◆ **Your task**:
Look over the listing below and work out how many lines have the word "patinetas". Write only that number.

◆ **Material shown**:
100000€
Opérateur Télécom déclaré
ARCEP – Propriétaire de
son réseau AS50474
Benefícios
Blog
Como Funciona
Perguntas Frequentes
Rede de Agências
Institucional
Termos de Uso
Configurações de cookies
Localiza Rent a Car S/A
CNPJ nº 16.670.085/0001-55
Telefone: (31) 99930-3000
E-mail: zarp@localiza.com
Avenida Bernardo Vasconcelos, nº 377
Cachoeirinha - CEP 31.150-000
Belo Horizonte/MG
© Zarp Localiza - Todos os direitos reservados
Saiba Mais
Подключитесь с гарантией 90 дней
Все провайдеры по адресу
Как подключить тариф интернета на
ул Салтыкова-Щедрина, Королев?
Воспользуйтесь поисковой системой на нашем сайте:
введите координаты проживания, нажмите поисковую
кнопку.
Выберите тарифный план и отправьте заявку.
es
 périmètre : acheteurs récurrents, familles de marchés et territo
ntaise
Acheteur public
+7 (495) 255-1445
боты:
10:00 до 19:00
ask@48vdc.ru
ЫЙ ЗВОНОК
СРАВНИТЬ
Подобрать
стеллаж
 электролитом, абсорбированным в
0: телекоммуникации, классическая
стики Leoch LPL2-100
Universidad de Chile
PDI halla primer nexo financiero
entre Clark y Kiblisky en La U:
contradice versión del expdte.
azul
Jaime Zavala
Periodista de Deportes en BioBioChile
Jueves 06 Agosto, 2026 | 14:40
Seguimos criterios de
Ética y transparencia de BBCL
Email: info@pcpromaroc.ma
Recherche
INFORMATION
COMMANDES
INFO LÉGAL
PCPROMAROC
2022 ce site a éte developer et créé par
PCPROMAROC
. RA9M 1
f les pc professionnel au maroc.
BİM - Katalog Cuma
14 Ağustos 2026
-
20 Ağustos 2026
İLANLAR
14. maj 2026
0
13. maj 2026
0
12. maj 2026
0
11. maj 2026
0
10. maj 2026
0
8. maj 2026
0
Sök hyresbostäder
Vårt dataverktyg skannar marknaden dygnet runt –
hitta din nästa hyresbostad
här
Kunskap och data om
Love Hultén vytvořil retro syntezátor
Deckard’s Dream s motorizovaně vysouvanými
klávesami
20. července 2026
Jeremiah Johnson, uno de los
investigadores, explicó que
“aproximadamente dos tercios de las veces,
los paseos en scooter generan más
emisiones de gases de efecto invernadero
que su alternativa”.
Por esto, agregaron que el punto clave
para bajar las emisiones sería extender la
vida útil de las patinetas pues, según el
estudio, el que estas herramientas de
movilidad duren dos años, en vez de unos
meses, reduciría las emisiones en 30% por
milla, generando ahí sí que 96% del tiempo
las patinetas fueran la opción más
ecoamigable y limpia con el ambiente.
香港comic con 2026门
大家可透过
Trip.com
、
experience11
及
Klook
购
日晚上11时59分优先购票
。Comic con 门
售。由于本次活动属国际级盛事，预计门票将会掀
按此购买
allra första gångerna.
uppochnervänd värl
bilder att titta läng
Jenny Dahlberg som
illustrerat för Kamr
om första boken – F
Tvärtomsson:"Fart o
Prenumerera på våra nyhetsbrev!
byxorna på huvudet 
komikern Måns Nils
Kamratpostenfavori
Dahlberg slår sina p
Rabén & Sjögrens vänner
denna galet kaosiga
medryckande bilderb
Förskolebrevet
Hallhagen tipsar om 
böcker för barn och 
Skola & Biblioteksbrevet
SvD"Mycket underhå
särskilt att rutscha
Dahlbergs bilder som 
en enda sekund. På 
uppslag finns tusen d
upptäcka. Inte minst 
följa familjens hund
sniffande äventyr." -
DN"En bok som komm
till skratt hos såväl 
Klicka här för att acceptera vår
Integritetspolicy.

◆ **Response to this task**:
2